■ **Data for processing**
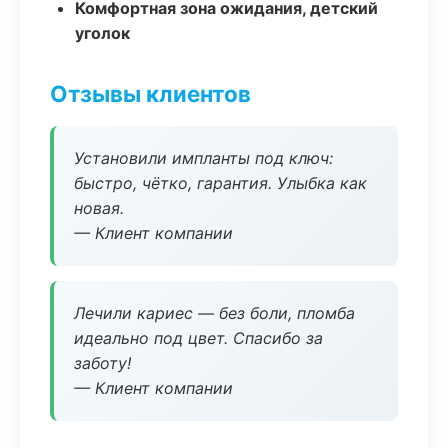
Комфортная зона ожидания, детский
уголок
Отзывы клиентов
Установили импланты под ключ:
быстро, чётко, гарантия. Улыбка как
новая.
— Клиент компании
Лечили кариес — без боли, пломба
идеально под цвет. Спасибо за
заботу!
— Клиент компании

■ **Problem details**
Your answer should be an exact copy of the lines from the one with "быстро, чётко, гарантия. Улыбка как" through the end of the material, with no other lines.

■ **Result for this exercise**
быстро, чётко, гарантия. Улыбка как
новая.
— Клиент компании
Лечили кариес — без боли, пломба
идеально под цвет. Спасибо за
заботу!
— Клиент компании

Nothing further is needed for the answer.